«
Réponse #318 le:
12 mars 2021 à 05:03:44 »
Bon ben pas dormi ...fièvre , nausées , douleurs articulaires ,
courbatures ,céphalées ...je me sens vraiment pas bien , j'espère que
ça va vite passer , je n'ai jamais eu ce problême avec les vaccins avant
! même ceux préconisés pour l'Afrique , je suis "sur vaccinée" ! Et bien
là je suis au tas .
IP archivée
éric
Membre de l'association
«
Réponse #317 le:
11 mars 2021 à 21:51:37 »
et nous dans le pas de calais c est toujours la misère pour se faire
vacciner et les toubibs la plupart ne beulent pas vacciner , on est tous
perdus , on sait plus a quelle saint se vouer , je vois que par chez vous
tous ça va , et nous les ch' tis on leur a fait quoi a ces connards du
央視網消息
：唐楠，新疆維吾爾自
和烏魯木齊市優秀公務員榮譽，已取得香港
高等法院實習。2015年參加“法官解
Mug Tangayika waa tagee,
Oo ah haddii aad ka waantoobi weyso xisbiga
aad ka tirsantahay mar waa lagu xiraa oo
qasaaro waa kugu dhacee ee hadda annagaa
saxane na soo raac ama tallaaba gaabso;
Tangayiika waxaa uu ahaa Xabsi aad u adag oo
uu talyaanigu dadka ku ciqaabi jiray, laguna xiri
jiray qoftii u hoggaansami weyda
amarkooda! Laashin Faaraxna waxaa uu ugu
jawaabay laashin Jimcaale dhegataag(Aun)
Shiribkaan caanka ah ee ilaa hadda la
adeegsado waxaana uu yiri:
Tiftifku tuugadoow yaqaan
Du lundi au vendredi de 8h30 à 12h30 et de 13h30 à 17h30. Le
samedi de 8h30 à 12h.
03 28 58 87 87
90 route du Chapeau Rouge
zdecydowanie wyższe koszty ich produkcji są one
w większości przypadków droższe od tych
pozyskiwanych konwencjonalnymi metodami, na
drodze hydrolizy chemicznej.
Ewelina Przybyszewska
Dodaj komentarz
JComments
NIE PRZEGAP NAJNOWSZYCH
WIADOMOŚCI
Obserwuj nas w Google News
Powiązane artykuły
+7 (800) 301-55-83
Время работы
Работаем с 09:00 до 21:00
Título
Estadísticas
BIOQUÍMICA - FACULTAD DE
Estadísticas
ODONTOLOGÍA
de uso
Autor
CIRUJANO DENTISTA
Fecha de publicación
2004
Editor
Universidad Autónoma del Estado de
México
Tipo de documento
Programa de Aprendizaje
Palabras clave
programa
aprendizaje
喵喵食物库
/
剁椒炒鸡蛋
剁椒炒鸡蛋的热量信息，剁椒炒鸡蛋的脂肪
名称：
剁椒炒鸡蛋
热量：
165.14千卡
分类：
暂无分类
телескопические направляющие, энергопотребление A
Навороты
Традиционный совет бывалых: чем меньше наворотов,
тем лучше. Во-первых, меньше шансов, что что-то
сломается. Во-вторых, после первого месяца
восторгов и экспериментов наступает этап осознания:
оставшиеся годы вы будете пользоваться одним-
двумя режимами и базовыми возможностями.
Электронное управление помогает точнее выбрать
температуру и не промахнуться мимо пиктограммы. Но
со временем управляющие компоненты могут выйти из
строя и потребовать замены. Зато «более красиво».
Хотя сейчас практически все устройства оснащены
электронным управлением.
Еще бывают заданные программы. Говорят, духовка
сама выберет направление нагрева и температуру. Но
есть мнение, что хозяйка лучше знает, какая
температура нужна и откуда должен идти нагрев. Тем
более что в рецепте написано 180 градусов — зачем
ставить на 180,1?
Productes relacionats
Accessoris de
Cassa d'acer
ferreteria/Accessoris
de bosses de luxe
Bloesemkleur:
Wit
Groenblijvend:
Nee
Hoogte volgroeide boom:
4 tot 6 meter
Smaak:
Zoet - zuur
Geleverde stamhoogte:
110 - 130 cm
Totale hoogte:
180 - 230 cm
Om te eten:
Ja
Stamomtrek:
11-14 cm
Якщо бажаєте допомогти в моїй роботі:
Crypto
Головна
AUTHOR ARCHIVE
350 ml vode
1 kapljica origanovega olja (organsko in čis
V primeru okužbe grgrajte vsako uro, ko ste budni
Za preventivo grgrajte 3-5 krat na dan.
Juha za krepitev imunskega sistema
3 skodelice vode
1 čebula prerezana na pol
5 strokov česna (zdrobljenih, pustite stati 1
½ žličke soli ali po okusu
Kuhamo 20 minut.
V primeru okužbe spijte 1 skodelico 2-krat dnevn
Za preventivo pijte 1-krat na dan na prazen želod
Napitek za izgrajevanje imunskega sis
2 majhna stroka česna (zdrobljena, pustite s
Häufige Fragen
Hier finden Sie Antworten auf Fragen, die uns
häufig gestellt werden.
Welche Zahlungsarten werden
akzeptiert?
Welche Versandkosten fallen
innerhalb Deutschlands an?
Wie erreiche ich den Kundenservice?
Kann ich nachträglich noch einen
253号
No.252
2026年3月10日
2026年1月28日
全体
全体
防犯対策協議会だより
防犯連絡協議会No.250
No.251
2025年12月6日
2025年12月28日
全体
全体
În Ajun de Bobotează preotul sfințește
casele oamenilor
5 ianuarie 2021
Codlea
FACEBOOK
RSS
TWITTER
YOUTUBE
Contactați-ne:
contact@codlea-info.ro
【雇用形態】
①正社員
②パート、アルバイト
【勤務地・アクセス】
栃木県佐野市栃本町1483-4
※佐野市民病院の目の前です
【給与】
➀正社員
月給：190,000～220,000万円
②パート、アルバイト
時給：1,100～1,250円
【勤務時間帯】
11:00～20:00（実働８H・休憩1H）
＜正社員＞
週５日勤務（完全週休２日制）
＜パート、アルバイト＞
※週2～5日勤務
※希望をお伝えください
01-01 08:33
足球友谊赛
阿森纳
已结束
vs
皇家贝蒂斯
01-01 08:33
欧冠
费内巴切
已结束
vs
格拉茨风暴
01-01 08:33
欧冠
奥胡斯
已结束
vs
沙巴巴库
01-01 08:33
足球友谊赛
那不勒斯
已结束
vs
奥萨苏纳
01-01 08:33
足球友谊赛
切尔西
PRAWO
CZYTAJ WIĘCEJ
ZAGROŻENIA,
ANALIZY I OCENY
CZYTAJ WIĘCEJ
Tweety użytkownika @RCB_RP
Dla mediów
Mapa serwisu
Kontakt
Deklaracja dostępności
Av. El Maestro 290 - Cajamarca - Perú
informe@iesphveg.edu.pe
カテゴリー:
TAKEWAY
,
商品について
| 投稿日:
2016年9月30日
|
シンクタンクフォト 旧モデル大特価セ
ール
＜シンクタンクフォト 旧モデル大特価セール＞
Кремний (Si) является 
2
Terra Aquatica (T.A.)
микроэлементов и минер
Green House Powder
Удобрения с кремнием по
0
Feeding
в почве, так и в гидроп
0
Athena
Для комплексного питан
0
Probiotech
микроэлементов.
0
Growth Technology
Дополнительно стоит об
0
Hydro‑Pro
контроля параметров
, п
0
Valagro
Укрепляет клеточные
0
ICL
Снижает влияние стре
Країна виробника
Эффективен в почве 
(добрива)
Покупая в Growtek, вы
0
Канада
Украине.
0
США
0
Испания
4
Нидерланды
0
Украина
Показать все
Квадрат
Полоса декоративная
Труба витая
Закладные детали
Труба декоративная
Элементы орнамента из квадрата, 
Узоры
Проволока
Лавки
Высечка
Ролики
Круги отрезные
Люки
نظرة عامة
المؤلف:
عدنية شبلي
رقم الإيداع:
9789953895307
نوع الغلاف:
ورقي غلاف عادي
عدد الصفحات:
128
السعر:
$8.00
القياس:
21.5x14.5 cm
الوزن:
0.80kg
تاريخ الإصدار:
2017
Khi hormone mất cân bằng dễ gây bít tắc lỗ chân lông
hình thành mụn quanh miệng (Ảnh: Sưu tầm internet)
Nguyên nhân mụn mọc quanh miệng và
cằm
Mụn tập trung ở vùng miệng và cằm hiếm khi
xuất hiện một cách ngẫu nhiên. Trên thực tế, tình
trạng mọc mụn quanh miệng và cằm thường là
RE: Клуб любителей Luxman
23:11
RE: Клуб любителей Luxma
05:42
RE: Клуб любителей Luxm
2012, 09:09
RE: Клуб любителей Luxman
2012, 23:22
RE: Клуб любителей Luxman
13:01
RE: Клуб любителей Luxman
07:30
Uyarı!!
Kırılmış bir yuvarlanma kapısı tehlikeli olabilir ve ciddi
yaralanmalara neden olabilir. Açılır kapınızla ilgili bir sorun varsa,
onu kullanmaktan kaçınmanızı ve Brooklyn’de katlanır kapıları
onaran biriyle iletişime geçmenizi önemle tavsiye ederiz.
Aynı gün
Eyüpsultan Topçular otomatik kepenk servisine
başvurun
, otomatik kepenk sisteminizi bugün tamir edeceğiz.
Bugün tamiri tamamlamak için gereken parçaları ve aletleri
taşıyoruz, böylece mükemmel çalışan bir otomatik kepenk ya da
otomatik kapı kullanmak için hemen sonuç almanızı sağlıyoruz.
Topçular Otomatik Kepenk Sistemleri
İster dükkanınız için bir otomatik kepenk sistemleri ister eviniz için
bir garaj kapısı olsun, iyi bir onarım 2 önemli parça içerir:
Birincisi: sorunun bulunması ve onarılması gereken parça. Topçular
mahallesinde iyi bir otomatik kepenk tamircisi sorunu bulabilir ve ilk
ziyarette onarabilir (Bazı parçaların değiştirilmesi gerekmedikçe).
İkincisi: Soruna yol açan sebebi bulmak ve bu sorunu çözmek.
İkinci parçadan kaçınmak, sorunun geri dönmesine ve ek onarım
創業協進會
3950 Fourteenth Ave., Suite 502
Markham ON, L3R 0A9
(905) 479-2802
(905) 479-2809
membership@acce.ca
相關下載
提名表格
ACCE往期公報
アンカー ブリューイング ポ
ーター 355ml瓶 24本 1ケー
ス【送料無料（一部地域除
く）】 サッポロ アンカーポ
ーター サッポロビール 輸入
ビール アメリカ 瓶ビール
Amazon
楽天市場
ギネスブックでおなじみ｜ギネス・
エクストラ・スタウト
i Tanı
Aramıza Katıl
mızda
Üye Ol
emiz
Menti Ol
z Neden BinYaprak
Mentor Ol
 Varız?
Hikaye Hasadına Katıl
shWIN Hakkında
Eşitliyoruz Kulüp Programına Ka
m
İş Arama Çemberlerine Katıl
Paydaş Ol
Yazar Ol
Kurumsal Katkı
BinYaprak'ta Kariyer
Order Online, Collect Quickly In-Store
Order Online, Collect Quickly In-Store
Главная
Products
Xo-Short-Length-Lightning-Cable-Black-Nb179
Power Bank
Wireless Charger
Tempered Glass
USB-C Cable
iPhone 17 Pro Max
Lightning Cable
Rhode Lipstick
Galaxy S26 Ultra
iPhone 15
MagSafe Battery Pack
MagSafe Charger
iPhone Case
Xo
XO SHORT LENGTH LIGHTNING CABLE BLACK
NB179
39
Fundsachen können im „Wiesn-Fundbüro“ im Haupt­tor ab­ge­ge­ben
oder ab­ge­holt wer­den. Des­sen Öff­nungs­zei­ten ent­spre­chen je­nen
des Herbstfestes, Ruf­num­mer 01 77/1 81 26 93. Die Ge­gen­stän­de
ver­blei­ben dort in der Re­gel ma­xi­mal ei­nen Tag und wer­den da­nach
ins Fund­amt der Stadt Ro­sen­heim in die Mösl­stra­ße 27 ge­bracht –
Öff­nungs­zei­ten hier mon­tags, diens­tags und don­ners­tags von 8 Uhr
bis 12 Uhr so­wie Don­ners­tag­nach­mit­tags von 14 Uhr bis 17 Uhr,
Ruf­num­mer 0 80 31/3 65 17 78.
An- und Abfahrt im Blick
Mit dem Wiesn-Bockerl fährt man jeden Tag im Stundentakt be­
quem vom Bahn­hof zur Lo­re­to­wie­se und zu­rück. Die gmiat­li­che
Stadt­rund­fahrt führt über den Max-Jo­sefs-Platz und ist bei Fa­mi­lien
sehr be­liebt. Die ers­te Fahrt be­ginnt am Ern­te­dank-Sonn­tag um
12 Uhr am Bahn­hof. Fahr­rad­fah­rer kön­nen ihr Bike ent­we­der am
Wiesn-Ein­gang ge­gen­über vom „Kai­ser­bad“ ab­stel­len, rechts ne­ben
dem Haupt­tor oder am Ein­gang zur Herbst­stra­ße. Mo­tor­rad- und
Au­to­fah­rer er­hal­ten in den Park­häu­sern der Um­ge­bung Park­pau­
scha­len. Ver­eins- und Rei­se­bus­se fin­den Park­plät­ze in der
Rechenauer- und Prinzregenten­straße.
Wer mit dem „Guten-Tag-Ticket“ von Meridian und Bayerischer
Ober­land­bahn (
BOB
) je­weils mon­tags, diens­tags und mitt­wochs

___

Exercise aim:
Using the entries above, give again exactly the lines from the line holding "Eşitliyoruz Kulüp Programına Ka" through the line holding "oder ab­ge­holt wer­den.". Include both end lines and nothing else.

Answer:
Eşitliyoruz Kulüp Programına Ka
m
İş Arama Çemberlerine Katıl
Paydaş Ol
Yazar Ol
Kurumsal Katkı
BinYaprak'ta Kariyer
Order Online, Collect Quickly In-Store
Order Online, Collect Quickly In-Store
Главная
Products
Xo-Short-Length-Lightning-Cable-Black-Nb179
Power Bank
Wireless Charger
Tempered Glass
USB-C Cable
iPhone 17 Pro Max
Lightning Cable
Rhode Lipstick
Galaxy S26 Ultra
iPhone 15
MagSafe Battery Pack
MagSafe Charger
iPhone Case
Xo
XO SHORT LENGTH LIGHTNING CABLE BLACK
NB179
39
Fundsachen können im „Wiesn-Fundbüro“ im Haupt­tor ab­ge­ge­ben
oder ab­ge­holt wer­den. Des­sen Öff­nungs­zei­ten ent­spre­chen je­nen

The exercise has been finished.